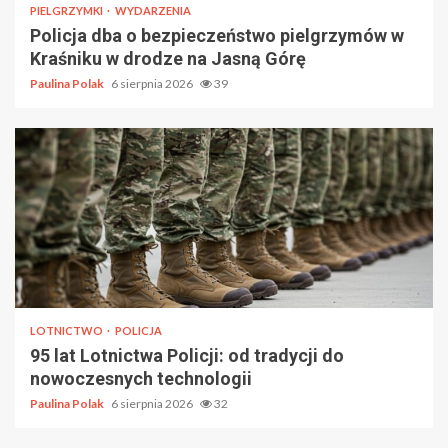
PIELGRZYMKI
WYDARZENIA
Policja dba o bezpieczeństwo pielgrzymów w
Kraśniku w drodze na Jasną Górę
Paulina Polak
6 sierpnia 2026
39
LOTNICTWO
POLICJA
95 lat Lotnictwa Policji: od tradycji do
nowoczesnych technologii
Paulina Polak
6 sierpnia 2026
32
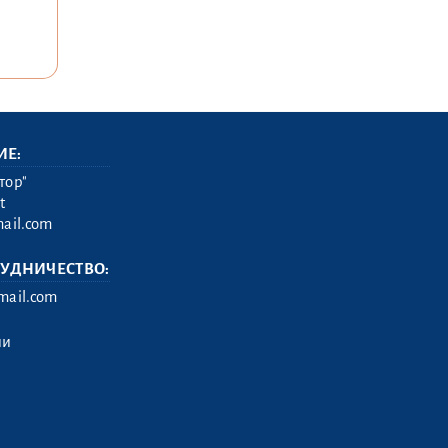
ИЕ:
тор"
t
ail.com
РУДНИЧЕСТВО:
ail.com
ии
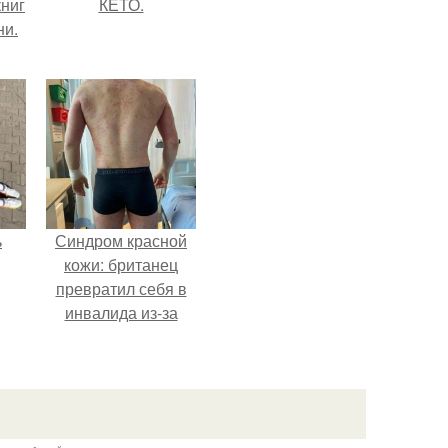
ниг
КЕТО.
ни.
ь
Синдром красной
кожи: британец
превратил себя в
инвалида из-за
бесконтрольного
использования
мази.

··········

--- WHAT IS BEING ASKED ---
Print the complete listing exactly as it stands, without its pictures.

--- SOLUTION FOR THIS EXERCISE ---
PIELGRZYMKI
WYDARZENIA
Policja dba o bezpieczeństwo pielgrzymów w
Kraśniku w drodze na Jasną Górę
Paulina Polak
6 sierpnia 2026
39
LOTNICTWO
POLICJA
95 lat Lotnictwa Policji: od tradycji do
nowoczesnych technologii
Paulina Polak
6 sierpnia 2026
32
ИЕ:
тор"
t
ail.com
РУДНИЧЕСТВО:
ail.com
ии
ниг
КЕТО.
ни.
ь
Синдром красной
кожи: британец
превратил себя в
инвалида из-за
бесконтрольного
использования
мази.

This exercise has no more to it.